The case is on appeal from the denial of the application by the District Director at Chicago. The District Director denied the application on the ground that the applicant's past immigration record does not warrant favorable exercise of the discretion to grant the application.

The applicant, 37 years old, married, a native and citizen of British Honduras, who was deported from the United States on October 1, 1957, desires to reenter the United States as a visitor. On appeal, he states that he would like to know that if sickness should occur in his family or among his wife and children, he would be in a position to bring them to the United States for any sort of medical treatment not available in his country.

The applicant first entered the United States on July 31, 1944 as an agricultural worker. He was reported on October 15, 1946 to be absent without leave from the Department of Agriculture Holding Center. He was apprehended on the same day and he departed voluntarily to British Honduras under safeguards on November 1, 1946.

On October 14, 1956 the applicant entered the United States at San Ysidro, California without inspection by claiming to be a United States citizen. He was apprehended on September 4, 1957. He was convicted in the United States District Court, San Diego, California on September 23, 1957 for entering the United States in that unlawful manner. He was sentenced to imprisonment for four months but execution of the sentence was suspended and he was placed on probation for five years on condition that he remain outside the United States. He was deported from the United States on October 1, 1957. The record shows that he entered the United States on October 14, 1956 to seek employment and to reside.

On July 4, 1960 he arrived at the port of San Ysidro, California and attempted to enter the United States again by claiming to be a United States citizen. He was paroled into the United States for prosecution.
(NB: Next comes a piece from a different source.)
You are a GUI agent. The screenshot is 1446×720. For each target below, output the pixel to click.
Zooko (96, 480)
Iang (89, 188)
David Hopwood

He was convicted in the United States District Court, San Diego, California on July 18, 1960 of illegally attempting to enter the United States after deportation. He was sentenced to imprisonment for two months for that offense. He was committed at the same time for an additional four months for the crime of which he had been convicted on September 23, 1957, and for which he had been placed on probation. He was given a hearing in exclusion proceedings on November 16, 1960 and was ordered excluded and deported as an immigrant without a visa. The record shows that he attempted to enter the United States on July 4, 1960 for the purpose of working in this country in order to support his wife and children who were residing in British Honduras, and he was deported on December 17, 1960 pursuant to the exclusion order.
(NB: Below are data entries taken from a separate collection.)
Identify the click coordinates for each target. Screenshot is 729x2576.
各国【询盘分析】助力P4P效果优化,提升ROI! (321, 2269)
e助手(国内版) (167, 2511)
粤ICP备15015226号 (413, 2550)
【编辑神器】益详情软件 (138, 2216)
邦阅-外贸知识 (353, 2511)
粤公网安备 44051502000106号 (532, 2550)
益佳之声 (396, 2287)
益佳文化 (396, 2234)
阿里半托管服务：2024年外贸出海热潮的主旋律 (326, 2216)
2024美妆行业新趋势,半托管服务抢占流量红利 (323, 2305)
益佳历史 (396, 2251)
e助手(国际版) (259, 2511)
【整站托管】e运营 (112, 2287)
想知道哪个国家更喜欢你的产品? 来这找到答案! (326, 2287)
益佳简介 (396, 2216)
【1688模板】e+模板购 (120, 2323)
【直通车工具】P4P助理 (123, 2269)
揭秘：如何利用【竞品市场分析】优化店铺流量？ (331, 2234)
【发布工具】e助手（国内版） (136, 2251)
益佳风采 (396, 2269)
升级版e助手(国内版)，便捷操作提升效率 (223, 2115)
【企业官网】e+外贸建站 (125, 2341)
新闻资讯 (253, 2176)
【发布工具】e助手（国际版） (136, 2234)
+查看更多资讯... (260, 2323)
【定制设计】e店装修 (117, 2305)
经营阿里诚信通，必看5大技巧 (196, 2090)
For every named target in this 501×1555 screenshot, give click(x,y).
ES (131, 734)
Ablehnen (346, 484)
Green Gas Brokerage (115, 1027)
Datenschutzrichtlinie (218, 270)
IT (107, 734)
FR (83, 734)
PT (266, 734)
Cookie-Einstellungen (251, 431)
On July 27, 1962 he arrived at the port of New Orleans with a visitor's visa and was paroled into the United States for a hearing before a special inquiry officer. He was instructed to report to the New Orleans office on July 30, 1962 and then to the Chicago office on or before August 6, 1962. After a sworn statement was taken from him in Chicago on August 6, 1962, he was released pending further notice to appear for a hearing. The notice sent to him on August 21, 1962 to appear for a hearing on August 28, 1962 was returned undelivered since he was not known at the address he gave. After an extensive investigation to locate him, his departure to British Honduras on December 18, 1963 was verified. We

agree with the District Director's decision to deny the application. Should a pressing need for medical treatment for himself or some other member of his family require him to come to the United States temporarily at some future time, the matter of authorizing his temporary admission under the provisions of section 212(d) (3) of the Immigration and Nationality Act may be considered in connection with his application to a United States consul for a nonimmigrant visa.

ORDER: It is ordered that the appeal be and the same is hereby dismissed.